As ruas de La Plata (Argentina) foram tomadas pelas milhares de pessoas que estiveram participando do 34º Encontro Plurinacional de Mulheres, lésbicas, intersex, travestis, trans, bissexuais e não binário. Foram mais de 400 mil companheirxs marchando em defesa dos seus direitos e por uma sociedade plurinacional, feminista e popular, formando uma verdadeira maré multicolorida. Durante os dias 12, 13 e 14 de outubro de 2019, entre o clima frio e chuvoso, a cidade de La Plata viveu e sentiu o espírito feminista, de cumplicidade e sororidade entre xs companheirxs, compartilhando e reinventando a luta feminista contra o neoliberalismo e o patriarcado.
Em seu 34º encontro, as oficinas autogestionadas abordaram temas que vão desde a precariedade do trabalho para as mulheres e os impactos do capitalismo e do neoliberalismo na vida das mulheres até a saúde sexual e reprodutiva, identidades não binárias, maternidade, urbanismo feminista, feminização da pobreza, autodeterminação dos povos e entre outros. O que perpassa estes temas debatidos no encontro é a ofensiva do neoliberalismo, sustentado pelo racismo e o patriarcado.
É neste contexto de modelo desenvolvimentista predador, que as mulheres estão na linha da frente da luta contra as empresas transnacionais extrativistas que colocam a acumulação de capital sempre acima das vidas das pessoas e do respeito pela Natureza. Organizações financeiras mundiais, como o Banco Mundial ou o Fundo Monetário Internacional, elaboram reformas estruturais para o avanço do neoliberalismo que historicamente envolveram receitas para privatização, desregulamentação e liberalização do comércio. A precificando dos bens comuns, como as terras, as águas e o ar, ocorre em um contexto de convergência de crises, destacando-se as crises alimentares, energéticas, econômicas e climáticas. Para superar as crises gestionadas e o avanço do neoliberalismo, o capital transnacional atravessa os territórios, as atividades humanas, o próprio corpo das pessoas, especialmente das mulheres.
A América Latina é uma das regiões mais hostis para defensoras e defensores dos territórios e dos direitos dos povos, e nesta resistência contra o avanço do extrativismo que viola e ameaça os povos a luta em defesa da vida muitas vezes não é uma opção: é uma necessidade. As mulheres têm sido protagonistas em defesa da vida: em defesa do corpo-território, da vida comunitária, da vida dos seus territórios e da manutenção de seu modo de vida. É neste sentido que as mulheres passam a ser guardiãs dos territórios, sendo co-criadoras para rexistir e reinventar a luta em defesa das vidas humanas e não-humanas.
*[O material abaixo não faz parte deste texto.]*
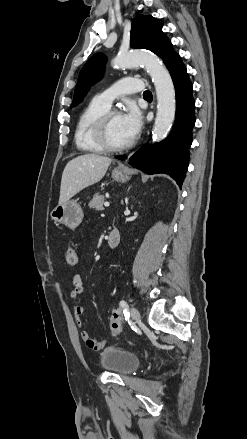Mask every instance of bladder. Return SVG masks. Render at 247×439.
<instances>
[{
    "instance_id": "bladder-1",
    "label": "bladder",
    "mask_w": 247,
    "mask_h": 439,
    "mask_svg": "<svg viewBox=\"0 0 247 439\" xmlns=\"http://www.w3.org/2000/svg\"><path fill=\"white\" fill-rule=\"evenodd\" d=\"M100 364L107 371L119 375H129L138 369L140 361L135 353L116 346H110L102 351Z\"/></svg>"
}]
</instances>
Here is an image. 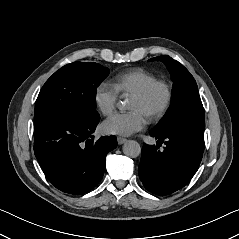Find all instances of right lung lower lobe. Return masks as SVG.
<instances>
[{
  "label": "right lung lower lobe",
  "mask_w": 239,
  "mask_h": 239,
  "mask_svg": "<svg viewBox=\"0 0 239 239\" xmlns=\"http://www.w3.org/2000/svg\"><path fill=\"white\" fill-rule=\"evenodd\" d=\"M99 120L61 115L35 127V156L57 189L81 195L102 178L106 154L116 148L117 142L114 135L94 140L91 134Z\"/></svg>",
  "instance_id": "98d812e1"
}]
</instances>
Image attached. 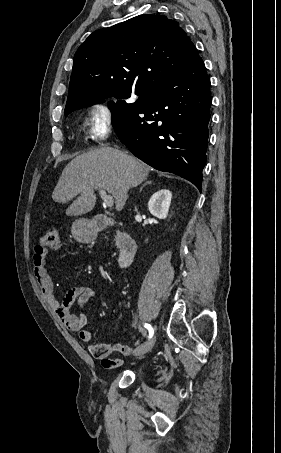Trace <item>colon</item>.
<instances>
[{
	"instance_id": "obj_1",
	"label": "colon",
	"mask_w": 281,
	"mask_h": 453,
	"mask_svg": "<svg viewBox=\"0 0 281 453\" xmlns=\"http://www.w3.org/2000/svg\"><path fill=\"white\" fill-rule=\"evenodd\" d=\"M60 228L58 226H48L45 234L42 236L40 246L38 249H47L48 256L56 253L59 250V237ZM47 256V258H48Z\"/></svg>"
}]
</instances>
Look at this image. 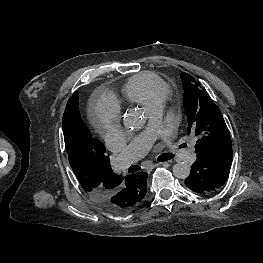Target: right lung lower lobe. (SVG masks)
<instances>
[{"label":"right lung lower lobe","instance_id":"obj_1","mask_svg":"<svg viewBox=\"0 0 263 263\" xmlns=\"http://www.w3.org/2000/svg\"><path fill=\"white\" fill-rule=\"evenodd\" d=\"M147 176L144 172L129 175L124 180L119 179L108 185L111 187L110 191L90 193V196L102 208L118 212L129 200L128 185L135 184L147 188Z\"/></svg>","mask_w":263,"mask_h":263}]
</instances>
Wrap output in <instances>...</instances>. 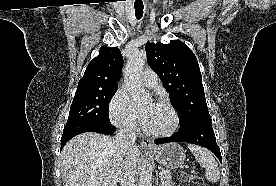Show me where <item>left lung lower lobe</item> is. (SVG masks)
Here are the masks:
<instances>
[{
	"instance_id": "0a47b994",
	"label": "left lung lower lobe",
	"mask_w": 276,
	"mask_h": 186,
	"mask_svg": "<svg viewBox=\"0 0 276 186\" xmlns=\"http://www.w3.org/2000/svg\"><path fill=\"white\" fill-rule=\"evenodd\" d=\"M156 144L169 142H187L203 146L213 152L222 162L220 149L216 143L215 134L212 128V120L196 123L183 131H178L174 136L160 138L154 141Z\"/></svg>"
}]
</instances>
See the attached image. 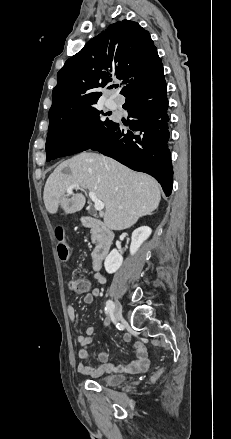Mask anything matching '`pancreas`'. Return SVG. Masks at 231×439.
<instances>
[{
  "label": "pancreas",
  "mask_w": 231,
  "mask_h": 439,
  "mask_svg": "<svg viewBox=\"0 0 231 439\" xmlns=\"http://www.w3.org/2000/svg\"><path fill=\"white\" fill-rule=\"evenodd\" d=\"M91 240H92L93 243L98 242L99 241L98 235L95 234V233H92Z\"/></svg>",
  "instance_id": "pancreas-1"
}]
</instances>
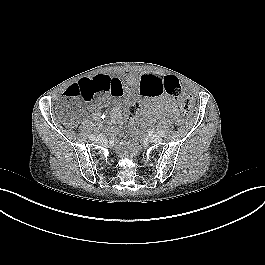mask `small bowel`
I'll return each instance as SVG.
<instances>
[{"mask_svg":"<svg viewBox=\"0 0 265 265\" xmlns=\"http://www.w3.org/2000/svg\"><path fill=\"white\" fill-rule=\"evenodd\" d=\"M164 75L159 72H145L139 76L130 75L128 77L98 74L88 80L105 79L109 88V94L114 97L126 98L128 102L133 103L135 98L143 97L140 103V110L148 114L154 110L175 111V105L171 102L162 91V81ZM66 92V91H65ZM122 107L118 102L110 111V120L104 123H98L97 127L112 128L113 125L121 118ZM94 119L99 121L101 116L94 114Z\"/></svg>","mask_w":265,"mask_h":265,"instance_id":"small-bowel-1","label":"small bowel"}]
</instances>
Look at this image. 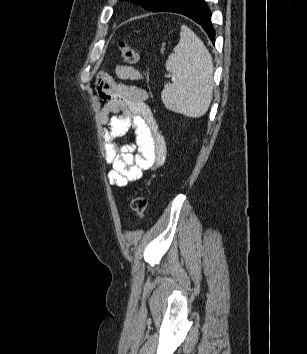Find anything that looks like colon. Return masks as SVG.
Segmentation results:
<instances>
[{
	"label": "colon",
	"mask_w": 307,
	"mask_h": 354,
	"mask_svg": "<svg viewBox=\"0 0 307 354\" xmlns=\"http://www.w3.org/2000/svg\"><path fill=\"white\" fill-rule=\"evenodd\" d=\"M119 49L122 59L129 65H135L139 60L138 52L127 42L121 41ZM132 210L140 218H143L147 210V199L143 194H139L131 202Z\"/></svg>",
	"instance_id": "colon-1"
}]
</instances>
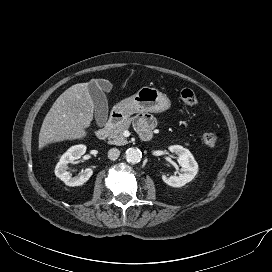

É neste sentido que o ecofeminismo tem avançado o seu debate, relacionando a dominação e a exploração da Natureza com a questão de gênero, bem como o avanço do capital sob os territórios e a objetificação dos bens comuns, transformados em mercadoria. As opressões entre a exploração da Natureza e as violências contra as mulheres não é uma causalidade, sendo o reflexo da colonização dos corpos e da Natureza, integrado a este modelo de produção e consumo neoliberal. O patriarcado é o sistema de todas as opressões, todas as explorações, toda violência e discriminação que a humanidade vive (mulheres, homens e pessoas intersexuais) e a Natureza, como um sistema construído e objetificado historicamente no corpo sexualizado das mulheres.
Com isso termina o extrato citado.